The organization, the author complained, had declared war against the United States, yet he had learned of that only from the news media. The writer noted with alarm British press reports about the arrest of an aide to bin Laden.Striking almost bureaucratic tones, he said he was worried that "a man with close links" to bin Laden seemed to have "fallen into the enemy's hands." He said the Americans were breathing down the necks of his associates in Nairobi and that he had to take precautions.
"The cell is at 100 percent danger," the operative warned.
Federal authorities believe the writer was Haroun Fazil, who was to become one of the central suspects in the bombing of the American Embassy in Nairobi a year later. The letter was retrieved from a computer in a house where Fazil had been staying, according to papers filed in U.S. District Court in Manhattan.
The papers said the computer was seized in August 1997 in a raid by Kenyan authorities that was attended by an FBI agent. The documents did not make clear whether the FBI had translated and read the document before or after the bombings of the American Embassies in Nairobi and Dar es Salaam, Tanzania, on Aug. 7 this year.
The timing is potentially important because there have been mounting questions since the bombings about whether the United States adequately followed up warnings of a possible terrorist attack on American targets in Kenya.
Fazil eluded American investigators after the bombings. He remains a fugitive.
The dispatch provides a remarkable insight into the workings of a terrorist network in the twilight of the 20th century. The author talks of how he and his fellow operatives follow events on CNN and use the Internet to communicate.

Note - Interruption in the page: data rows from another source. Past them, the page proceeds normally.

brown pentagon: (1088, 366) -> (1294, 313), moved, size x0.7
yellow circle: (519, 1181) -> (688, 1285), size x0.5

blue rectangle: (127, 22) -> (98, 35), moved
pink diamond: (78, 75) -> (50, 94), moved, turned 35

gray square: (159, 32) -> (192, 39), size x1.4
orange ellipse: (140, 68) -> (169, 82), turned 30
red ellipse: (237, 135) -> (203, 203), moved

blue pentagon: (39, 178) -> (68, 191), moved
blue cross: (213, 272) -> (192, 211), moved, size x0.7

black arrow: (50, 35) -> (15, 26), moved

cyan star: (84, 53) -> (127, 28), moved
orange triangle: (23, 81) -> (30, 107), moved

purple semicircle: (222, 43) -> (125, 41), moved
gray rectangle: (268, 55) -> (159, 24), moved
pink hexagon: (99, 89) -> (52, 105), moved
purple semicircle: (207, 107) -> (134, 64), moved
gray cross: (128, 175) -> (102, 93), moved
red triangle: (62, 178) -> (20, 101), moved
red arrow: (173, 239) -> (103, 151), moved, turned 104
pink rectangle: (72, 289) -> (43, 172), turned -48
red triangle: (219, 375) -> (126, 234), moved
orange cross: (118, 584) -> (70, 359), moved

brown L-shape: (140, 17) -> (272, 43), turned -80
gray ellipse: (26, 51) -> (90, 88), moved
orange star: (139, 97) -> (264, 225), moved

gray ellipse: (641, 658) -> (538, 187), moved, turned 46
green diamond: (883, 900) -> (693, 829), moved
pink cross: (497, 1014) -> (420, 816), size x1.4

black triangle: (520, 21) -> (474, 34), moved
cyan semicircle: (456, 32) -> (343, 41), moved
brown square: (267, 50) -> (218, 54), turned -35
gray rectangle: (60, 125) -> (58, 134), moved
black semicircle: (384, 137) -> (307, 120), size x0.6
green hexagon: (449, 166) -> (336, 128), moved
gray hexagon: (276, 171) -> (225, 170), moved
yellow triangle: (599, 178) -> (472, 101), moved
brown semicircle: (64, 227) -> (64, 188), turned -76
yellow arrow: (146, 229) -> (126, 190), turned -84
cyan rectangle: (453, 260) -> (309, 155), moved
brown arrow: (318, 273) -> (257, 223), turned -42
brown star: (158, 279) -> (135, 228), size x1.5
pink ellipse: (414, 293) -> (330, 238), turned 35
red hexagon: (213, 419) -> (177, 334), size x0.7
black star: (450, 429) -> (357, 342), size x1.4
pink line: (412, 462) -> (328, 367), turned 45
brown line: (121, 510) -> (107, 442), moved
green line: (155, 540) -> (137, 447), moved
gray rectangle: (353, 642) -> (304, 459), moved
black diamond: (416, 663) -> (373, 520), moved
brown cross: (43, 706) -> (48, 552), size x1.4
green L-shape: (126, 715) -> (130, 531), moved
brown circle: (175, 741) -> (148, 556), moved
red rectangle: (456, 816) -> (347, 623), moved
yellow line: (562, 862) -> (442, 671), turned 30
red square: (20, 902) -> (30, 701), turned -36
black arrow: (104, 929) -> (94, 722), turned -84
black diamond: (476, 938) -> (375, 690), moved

He refers to himself as the media information officer of the East Africa cell and complains that he is not being kept in the loop on big decisions.
Along the way, in an almost casual fashion, the document seems to confirm two of the central charges of the federal case against bin Laden: that he had planted a terrorist cell in Nairobi and that his operatives carried out another of the crimes laid at bin Laden's door by federal authorities -- the attacks on American soldiers in Somalia in 1993 and 1994.